Support Questions

Find answers, ask questions, and share your expertise

Nifi process big file using ConvertRecord processor

avatar
Contributor

Hi All,

I have a big file JSON format ( 1m records ). I need to replace a couple of fields in each JSON using custom logic. I used ExecuteScript processor using a Groovy script but got out of memory exception. I want to try using ConvertRecord processor.

I don't have a schema of the JSON that is why I want to use I want to use ScriptedReader and ScriptedRecordSetWriter.

Questions:

What is the best practice for a use case like process big JSON file and make changes of per record? is it a good idea to use ConvertRecord or should be a different approach.

Can you point me to an example of ScriptedReader and ScriptedRecordSetWriter using Groovy. ( I found a lot of ExecuteScript examples but Record Based Groovy I don't ).

Also is it possible to share the docs/blog link with an internals of Record based approach?
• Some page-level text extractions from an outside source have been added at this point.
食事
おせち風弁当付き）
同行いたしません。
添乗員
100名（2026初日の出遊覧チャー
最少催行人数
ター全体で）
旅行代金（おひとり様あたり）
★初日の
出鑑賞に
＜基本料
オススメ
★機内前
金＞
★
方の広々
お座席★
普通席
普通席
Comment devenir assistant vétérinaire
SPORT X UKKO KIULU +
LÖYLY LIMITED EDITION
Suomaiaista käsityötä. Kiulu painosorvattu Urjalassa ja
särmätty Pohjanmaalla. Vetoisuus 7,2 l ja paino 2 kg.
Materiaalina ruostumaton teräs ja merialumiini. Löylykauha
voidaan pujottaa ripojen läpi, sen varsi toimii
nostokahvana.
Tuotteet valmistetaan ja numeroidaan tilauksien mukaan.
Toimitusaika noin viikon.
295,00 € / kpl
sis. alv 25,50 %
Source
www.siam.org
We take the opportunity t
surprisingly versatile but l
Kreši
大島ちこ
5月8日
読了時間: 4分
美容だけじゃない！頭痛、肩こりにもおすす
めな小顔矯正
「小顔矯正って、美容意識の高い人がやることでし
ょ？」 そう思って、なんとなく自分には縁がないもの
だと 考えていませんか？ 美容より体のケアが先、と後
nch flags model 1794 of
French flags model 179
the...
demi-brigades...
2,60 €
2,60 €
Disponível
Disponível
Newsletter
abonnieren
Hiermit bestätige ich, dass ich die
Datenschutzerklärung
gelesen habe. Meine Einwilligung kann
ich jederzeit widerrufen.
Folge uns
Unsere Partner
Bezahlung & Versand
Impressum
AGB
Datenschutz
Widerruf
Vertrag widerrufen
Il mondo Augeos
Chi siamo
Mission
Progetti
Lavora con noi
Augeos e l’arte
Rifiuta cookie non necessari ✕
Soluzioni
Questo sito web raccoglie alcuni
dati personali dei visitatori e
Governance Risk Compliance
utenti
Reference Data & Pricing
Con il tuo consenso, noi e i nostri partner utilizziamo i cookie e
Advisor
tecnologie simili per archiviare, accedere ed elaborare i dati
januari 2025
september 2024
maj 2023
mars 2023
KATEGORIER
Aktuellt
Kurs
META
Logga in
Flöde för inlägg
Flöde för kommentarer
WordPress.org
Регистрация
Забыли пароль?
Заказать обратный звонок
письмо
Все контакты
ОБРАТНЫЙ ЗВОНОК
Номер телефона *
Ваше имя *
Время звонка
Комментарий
I want to understand at deeper technical level why it is much robust comparing to ExecuteScript ( file-based approach ).

Thanks

Oleg.

1 ACCEPTED SOLUTION

avatar
Master Guru

Hello,

Here is a presentation with some more details about record processing:

https://www.slideshare.net/BryanBende/apache-nifi-record-processing

The main reason record processing achieves good performance is because it allows you to keep all your records together in a single flow file, rather than splitting into a million flow files with 1 record per flow file.

It sounds like you were already keeping your 1M records together in a single flow file, so if you got out of memory exceptions, the most likely reason is because you may have loaded the entire content of the flow file into memory (or the library you are using may have).

For large files you want to stream data in and out so that you never have the whole content in memory, this is how ConvertRecord works... It reads one record from reader, then passes that record to the writer, then repeats the process, so there is never more than 1 record in memory at a time.

These are the best examples of Scripted record reader/writer:

https://github.com/apache/nifi/tree/master/nifi-nar-bundles/nifi-scripting-bundle/nifi-scripting-pro...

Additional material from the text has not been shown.